L'amour pour une IA : quand les relations parasociales deviennent problématiques

L’amour pour une IA : quand les relations parasociales deviennent problématiques

01.06.2026 07:36
2 min de lecture

Les dangers des relations avec l’intelligence artificielle

Le Dr Aaron Balick, psychothérapeute britannique et auteur de The Psychodynamics of Social Networking, s’est penché sur la question de l’attachement des humains à l’intelligence artificielle, en mettant en lumière des éléments psychologiques profonds. Son analyse repose sur la notion d’« objets transitionnels » issus de l’enfance, qui permettent aux enfants de se rassurer en l’absence d’un parent. « Même si les enfants ne ressentent ni amour ni attachement en retour, les sentiments qu’ils éprouvent pour ces objets sont bien réels », explique-t-il, rapporte TopTribune.

À l’âge adulte, ce mécanisme survit, se manifestant par des sentiments pour des célébrités ou des personnages fictifs, ce que les psychologues nomment des relations parasociales.
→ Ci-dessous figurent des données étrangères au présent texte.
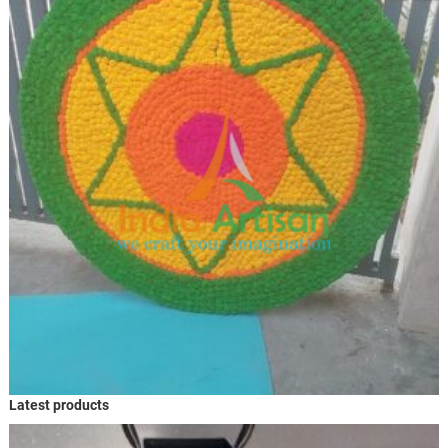
Latest products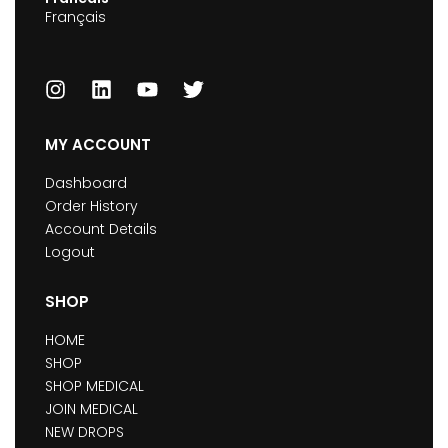
Français
MY ACCOUNT
Dashboard
Order History
Account Details
Logout
SHOP
HOME
SHOP
SHOP MEDICAL
JOIN MEDICAL
NEW DROPS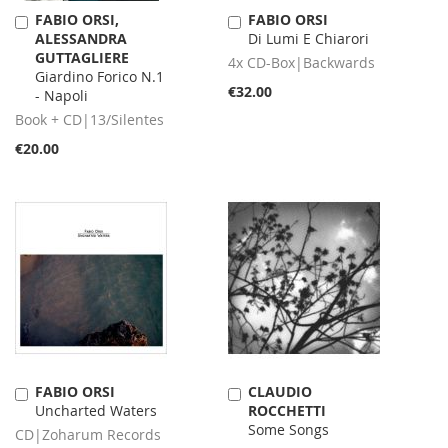
FABIO ORSI,
FABIO ORSI
Add
Add
ALESSANDRA
Di Lumi E Chiarori
to
to
GUTTAGLIERE
Cart
Cart
4x CD-Box|Backwards
Giardino Forico N.1
€32.00
- Napoli
Book + CD|13/Silentes
€20.00
FABIO ORSI
CLAUDIO
Add
Add
Uncharted Waters
ROCCHETTI
to
to
Some Songs
Cart
Cart
CD|Zoharum Records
Le Dr Balick souligne que les IA simulent des réponses émotionnelles, incitant ainsi les utilisateurs à développer des sentiments à leur égard. « Même si nous savons qu’intellectuellement, l’IA n’éprouve rien, notre esprit peut passer outre, car il est dans la nature humaine de s’attacher », note-t-il.

Les profils à risque

Concernant les personnes les plus vulnérables à ce phénomène, Balick cite celles « qui ont des difficultés à créer et maintenir des amitiés », en particulier les individus « anxieux ou dépressifs, en quête de réassurance et de consolation ». Ces derniers trouvent souvent un réconfort dans les interactions avec des agents conversationnels IA. De plus, il évoque un « effet de dose » : « Plus vous passez de temps à converser avec une IA comme avec un compagnon, plus vous êtes susceptible de développer des sentiments pour elle, quel que soit votre parcours », précise-t-il. La nature même des IA, qui ont été conçues pour flatter les utilisateurs, accentue ce phénomène.
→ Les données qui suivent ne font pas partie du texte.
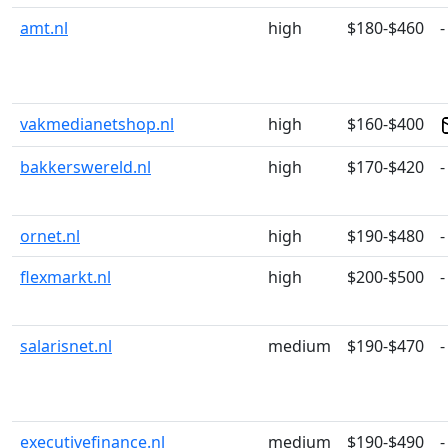
amt.nl
high
$180-$460
-
vakmedianetshop.nl
high
$160-$400
bakkerswereld.nl
high
$170-$420
-
ornet.nl
high
$190-$480
-
flexmarkt.nl
high
$200-$500
-
salarisnet.nl
medium
$190-$470
-
executivefinance.nl
medium
$190-$490
-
Les enjeux pour la santé mentale

Balick met en garde sur les dangers que représentent ces relations avec des objets numériques. « Plus nous entretenons des relations avec des ‘objets’ – et donc des intelligences artificielles – moins nous sommes capables de développer et d’utiliser ces compétences avec de vraies personnes dans le monde réel », affirme-t-il. Le risque est donc de se retrouver dans une situation où la réalité humaine est supplantée par ces relations artificielles, menaçant notre santé mentale.
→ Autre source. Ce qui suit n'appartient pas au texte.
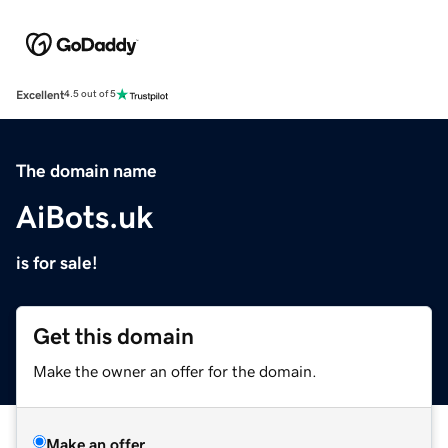
Excellent
4.5 out of 5
The domain name
AiBots.uk
is for sale!
Get this domain
Make the owner an offer for the domain.
Make an offer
La prise de conscience d’une relation toxique avec une IA peut s’avérer difficile. Le Dr Balick souligne qu’arrêter une telle relation pourrait entraîner un processus de deuil similaire à celui causé par la perte d’une relation authentique. Pour conclure, il insiste sur l’importance de rétablir des connections humaines authentiques : « Il est essentiel de revenir à des relations plus riches avec de vraies personnes pour remplacer celles entretenues avec l’IA ». Cela appelle à une réflexion urgente sur la nature de nos interactions dans un monde de plus en plus technologique.